111 00:07:31.610 ⇒ 00:07:32.230 Ashwini Sharma: Yeah, yeah.
112 00:07:32.230 ⇒ 00:07:38.270 Uttam Kumaran: Well, the waste will also help there, so in case you guys can get as much data loaded, then I can help start modeling.
113 00:07:38.790 ⇒ 00:07:44.509 Ashwini Sharma: Yeah, there is only one folder to be loaded. That’s, like, 4 tables. I think I should be able to do that.
114 00:07:46.010 ⇒ 00:07:48.339 Ashwini Sharma: Then maybe the next one today.
115 00:07:48.520 ⇒ 00:07:51.530 Uttam Kumaran: Okay, then maybe the next thing is to just… then we can…
116 00:07:51.800 ⇒ 00:07:56.069 Uttam Kumaran: Start modeling, like, that… those first, kind of, like, members tables.
117 00:07:56.490 ⇒ 00:07:57.180 Ashwini Sharma: Sure.
118 00:07:57.310 ⇒ 00:08:01.840 Ashwini Sharma: Okay. So, okay, reiterate, I’m not going to touch this file, right?
119 00:08:01.840 ⇒ 00:08:02.320 Uttam Kumaran: Okay.

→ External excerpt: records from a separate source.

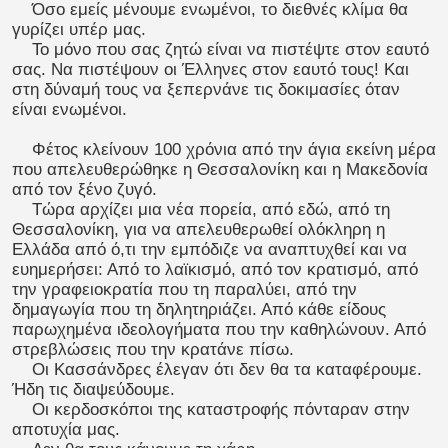
Όσο εμείς μένουμε ενωμένοι, το διεθνές κλίμα θα
γυρίζει υπέρ μας.
Το μόνο που σας ζητώ είναι να πιστέψτε στον εαυτό
σας. Να πιστέψουν οι Έλληνες στον εαυτό τους! Και
στη δύναμή τους να ξεπερνάνε τις δοκιμασίες όταν
είναι ενωμένοι.
Φέτος κλείνουν 100 χρόνια από την άγια εκείνη μέρα
που απελευθερώθηκε η Θεσσαλονίκη και η Μακεδονία
από τον ξένο ζυγό.
Τώρα αρχίζει μια νέα πορεία, από εδώ, από τη
Θεσσαλονίκη, για να απελευθερωθεί ολόκληρη η
Ελλάδα από ό,τι την εμπόδιζε να αναπτυχθεί και να
ευημερήσει: Από το λαϊκισμό, από τον κρατισμό, από
την γραφειοκρατία που τη παραλύει, από την
δημαγωγία που τη δηλητηριάζει. Από κάθε είδους
παρωχημένα ιδεολογήματα που την καθηλώνουν. Από
στρεβλώσεις που την κρατάνε πίσω.
Οι Κασσάνδρες έλεγαν ότι δεν θα τα καταφέρουμε.
Ήδη τις διαψεύδουμε.
Οι κερδοσκόποι της καταστροφής πόνταραν στην
αποτυχία μας.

120 00:08:02.320 ⇒ 00:08:04.050 Ashwini Sharma: I’m going to rerun the pipeline with…
121 00:08:04.360 ⇒ 00:08:16.540 Ashwini Sharma: new, new geographies. Okay, and once it is complete, I’m going to create this sheet again. But this sheet won’t have a comparison with the PF dollars sheet. We don’t have the PF dollars amount right now.
122 00:08:16.770 ⇒ 00:08:24.430 Uttam Kumaran: Yeah, what I’ll actually do is let’s try to… let’s create everything in… the… QA sheet?
123 00:08:25.150 ⇒ 00:08:29.150 Uttam Kumaran: I will create for you the sheets to put this in.
124 00:08:29.560 ⇒ 00:08:34.599 Uttam Kumaran: And you could just work directly in there, that way we don’t get disorganized on, like, multiple sheets.
125 00:08:34.950 ⇒ 00:08:36.270 Ashwini Sharma: Okay, alright.
126 00:08:36.270 ⇒ 00:08:38.489 Uttam Kumaran: Okay. Okay. Thank you, sir.
127 00:08:38.490 ⇒ 00:08:39.900 Ashwini Sharma: Okay, yeah, thanks.
128 00:08:39.909 ⇒ 00:08:40.529 Uttam Kumaran: Alright, talk to you soon.
129 00:08:40.590 ⇒ 00:08:41.340 Ashwini Sharma: Meh.